• [How to complete this task]: Restate word for word the entries below, starting at the line with "Необходима консультация по" and ending at the line with "На сегодняшний день". Keep both end lines and omit the pictures.
[[ Data listing open ]]
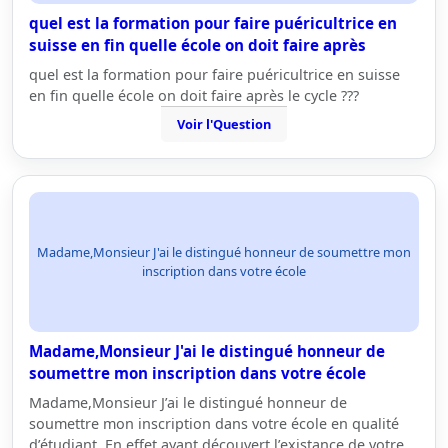
quel est la formation pour faire puéricultrice en
suisse en fin quelle école on doit faire après
quel est la formation pour faire puéricultrice en suisse
en fin quelle école on doit faire après le cycle ???
Voir l'Question
Madame,Monsieur J'ai le distingué honneur de soumettre mon
inscription dans votre école
Madame,Monsieur J'ai le distingué honneur de
soumettre mon inscription dans votre école
Madame,Monsieur J’ai le distingué honneur de
soumettre mon inscription dans votre école en qualité
d’étudiant. En effet ayant découvert l’existance de votre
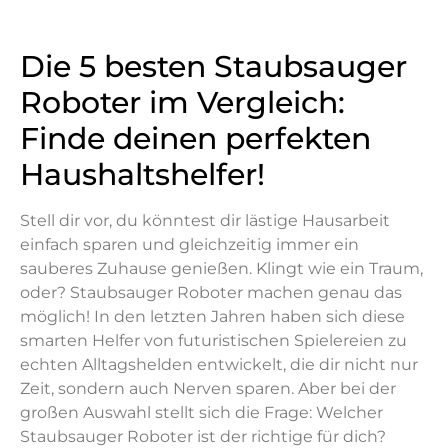
Die 5 besten Staubsauger
Roboter im Vergleich:
Finde deinen perfekten
Haushaltshelfer!
Stell dir vor, du könntest dir lästige Hausarbeit
einfach sparen und gleichzeitig immer ein
sauberes Zuhause genießen. Klingt wie ein Traum,
oder? Staubsauger Roboter machen genau das
möglich! In den letzten Jahren haben sich diese
smarten Helfer von futuristischen Spielereien zu
echten Alltagshelden entwickelt, die dir nicht nur
Zeit, sondern auch Nerven sparen. Aber bei der
großen Auswahl stellt sich die Frage: Welcher
Staubsauger Roboter ist der richtige für dich?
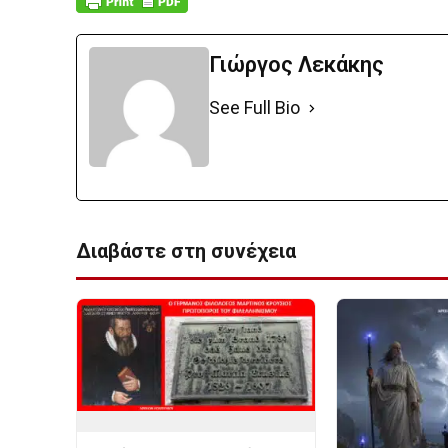
Γιώργος Λεκάκης
See Full Bio
Διαβάστε στη συνέχεια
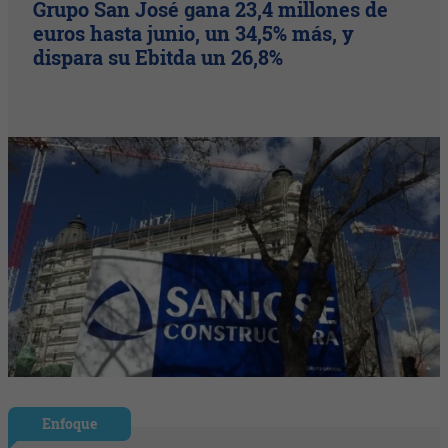
Grupo San José gana 23,4 millones de
euros hasta junio, un 34,5% más, y
dispara su Ebitda un 26,8%
Enfoque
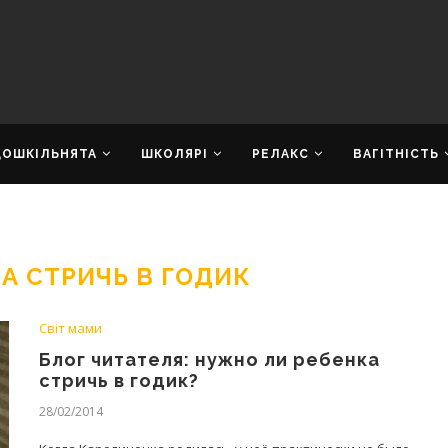
ДОШКІЛЬНЯТА
ШКОЛЯРІ
РЕЛАКС
ВАГІТНІСТЬ
А СТРИЧЬ В ГОДИК
Світ мами
Блог читателя: нужно ли ребенка
стричь в годик?
28/02/2014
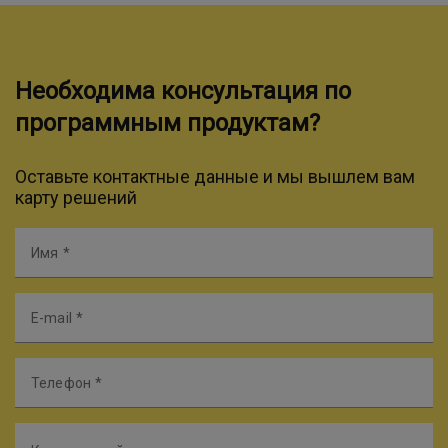
Необходима консультация по
программным продуктам?
Оставьте контактные данные и мы вышлем вам
карту решений
Имя
E-mail
Телефон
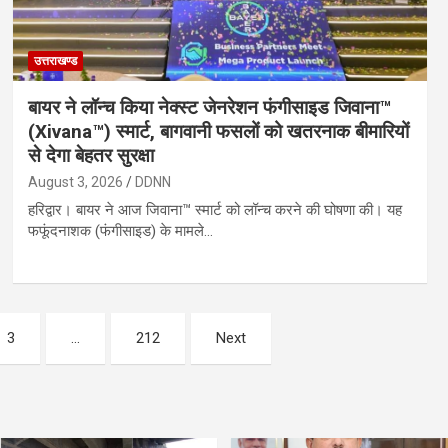
उत्तराखण्ड
बायर ने लॉन्च किया नेक्स्ट जेनरेशन फंगीसाइड जिवाना™️
(Xivana™️) स्मार्ट, बागवानी फसलों को खतरनाक बीमारियों
से देगा बेहतर सुरक्षा
August 3, 2026
DDNN
हरिद्वार। बायर ने आज जिवाना™️ स्मार्ट को लॉन्च करने की घोषणा की। यह
फफूंदनाशक (फंगीसाइड) के मामले…
3
…
212
Next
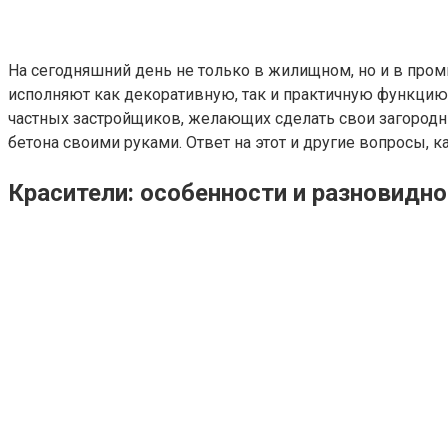
На сегодняшний день не только в жилищном, но и в про
исполняют как декоративную, так и практичную функцию
частных застройщиков, желающих сделать свои загородны
бетона своими руками. Ответ на этот и другие вопросы, 
Красители: особенности и разновидн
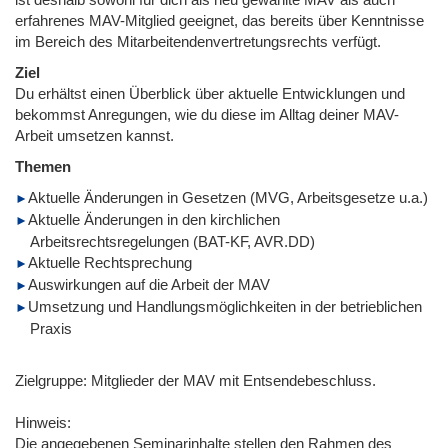
erfahrenes MAV-Mitglied geeignet, das bereits über Kenntnisse
im Bereich des Mitarbeitendenvertretungsrechts verfügt.
Ziel
Du erhältst einen Überblick über aktuelle Entwicklungen und
bekommst Anregungen, wie du diese im Alltag deiner MAV-
Arbeit umsetzen kannst.
Themen
Aktuelle Änderungen in Gesetzen (MVG, Arbeitsgesetze u.a.)
Aktuelle Änderungen in den kirchlichen
Arbeitsrechtsregelungen (BAT-KF, AVR.DD)
Aktuelle Rechtsprechung
Auswirkungen auf die Arbeit der MAV
Umsetzung und Handlungsmöglichkeiten in der betrieblichen
Praxis
Zielgruppe: Mitglieder der MAV mit Entsendebeschluss.
Hinweis:
Die angegebenen Seminarinhalte stellen den Rahmen des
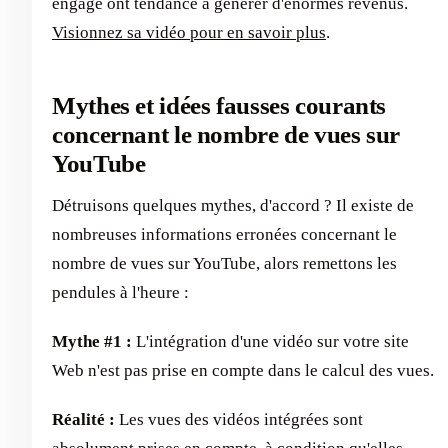
engagé ont tendance à générer d'énormes revenus.
Visionnez sa vidéo pour en savoir plus
.
Mythes et idées fausses courants
concernant le nombre de vues sur
YouTube
Détruisons quelques mythes, d'accord ? Il existe de
nombreuses informations erronées concernant le
nombre de vues sur YouTube, alors remettons les
pendules à l'heure :
Mythe #1 :
L'intégration d'une vidéo sur votre site
Web n'est pas prise en compte dans le calcul des vues.
Réalité :
Les vues des vidéos intégrées sont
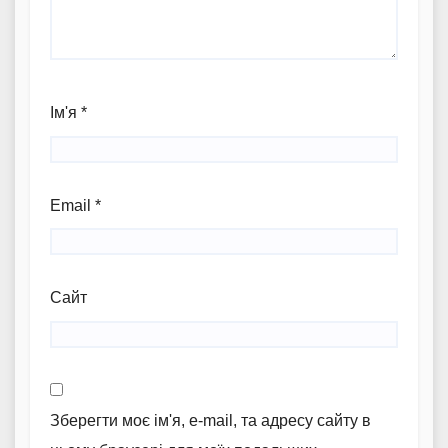
Ім'я
*
Email
*
Сайт
Зберегти моє ім'я, e-mail, та адресу сайту в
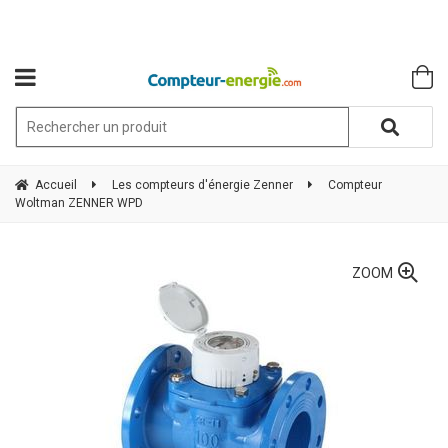
Accueil
Les compteurs d'énergie Zenner
Compteur
Woltman ZENNER WPD
ZOOM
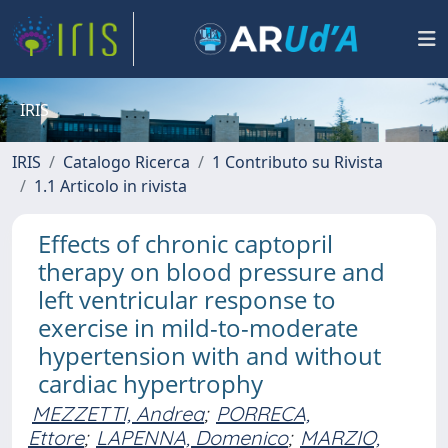
IRIS
IRIS
Catalogo Ricerca
1 Contributo su Rivista
1.1 Articolo in rivista
Effects of chronic captopril
therapy on blood pressure and
left ventricular response to
exercise in mild-to-moderate
hypertension with and without
cardiac hypertrophy
MEZZETTI, Andrea
;
PORRECA,
Ettore
;
LAPENNA, Domenico
;
MARZIO,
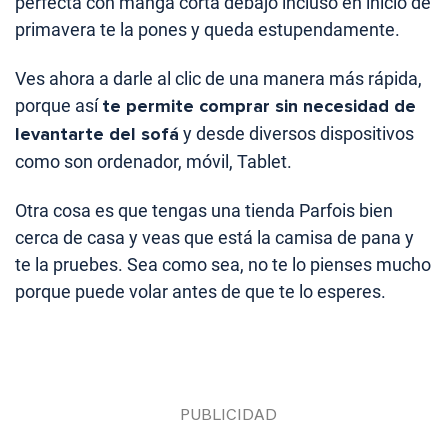
perfecta con manga corta debajo incluso en inicio de
primavera te la pones y queda estupendamente.
Ves ahora a darle al clic de una manera más rápida,
porque así
te permite comprar sin necesidad de
levantarte del sofá
y desde diversos dispositivos
como son ordenador, móvil, Tablet.
Otra cosa es que tengas una tienda Parfois bien
cerca de casa y veas que está la camisa de pana y
te la pruebes. Sea como sea, no te lo pienses mucho
porque puede volar antes de que te lo esperes.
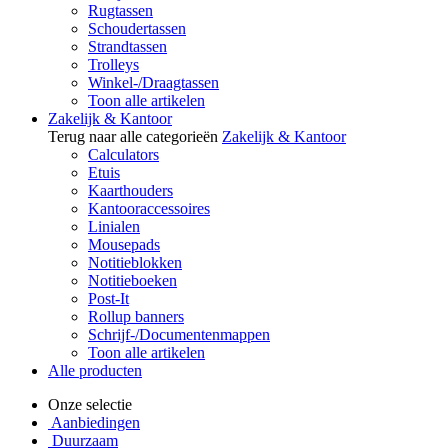
Rugtassen
Schoudertassen
Strandtassen
Trolleys
Winkel-/Draagtassen
Toon alle artikelen
Zakelijk & Kantoor
Terug naar alle categorieën
Zakelijk & Kantoor
Calculators
Etuis
Kaarthouders
Kantooraccessoires
Linialen
Mousepads
Notitieblokken
Notitieboeken
Post-It
Rollup banners
Schrijf-/Documentenmappen
Toon alle artikelen
Alle producten
Onze selectie
Aanbiedingen
Duurzaam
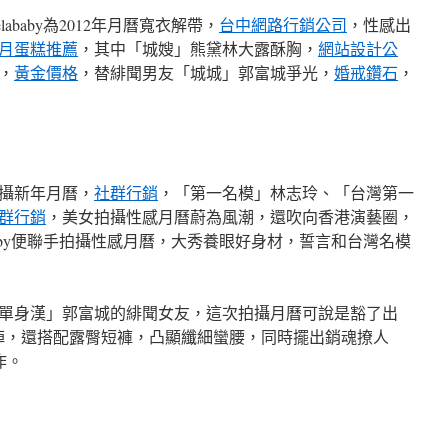
ababy為2012年月曆寬衣解帶，
台中網路行銷公司
，性感出
月蛋糕推薦
，其中「城嫂」熊黛林大露酥胸，
網站設計公
，
黃金價格
，替緋聞男友「城城」郭富城爭光，
婚戒鑽石
，
攝新年月曆，
社群行銷
，「第一名模」林志玲、「台灣第一
群行銷
，美女拍攝性感月曆蔚為風潮，還吹向香港演藝圈，
ababy便聯手拍攝性感月曆，大秀養眼好身材，誓言和台灣名模
單身漢」郭富城的緋聞女友，這次拍攝月曆可說是豁了出
上陣，還搭配露臀短褲，凸顯纖細蠻腰，同時擺出銷魂撩人
作。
[[ Data listing closed ]]
• [Your response]:
Необходима консультация по
программным продуктам?
Оставьте контактные данные и мы вышлем вам
карту решений
Имя
E-mail
Телефон
उत्तराखण्ड
बायर ने लॉन्च किया नेक्स्ट जेनरेशन फंगीसाइड जिवाना™️
(Xivana™️) स्मार्ट, बागवानी फसलों को खतरनाक बीमारियों
से देगा बेहतर सुरक्षा
August 3, 2026
DDNN
हरिद्वार। बायर ने आज जिवाना™️ स्मार्ट को लॉन्च करने की घोषणा की। यह
फफूंदनाशक (फंगीसाइड) के मामले…
3
…
212
Next
На сегодняшний день не только в жилищном, но и в про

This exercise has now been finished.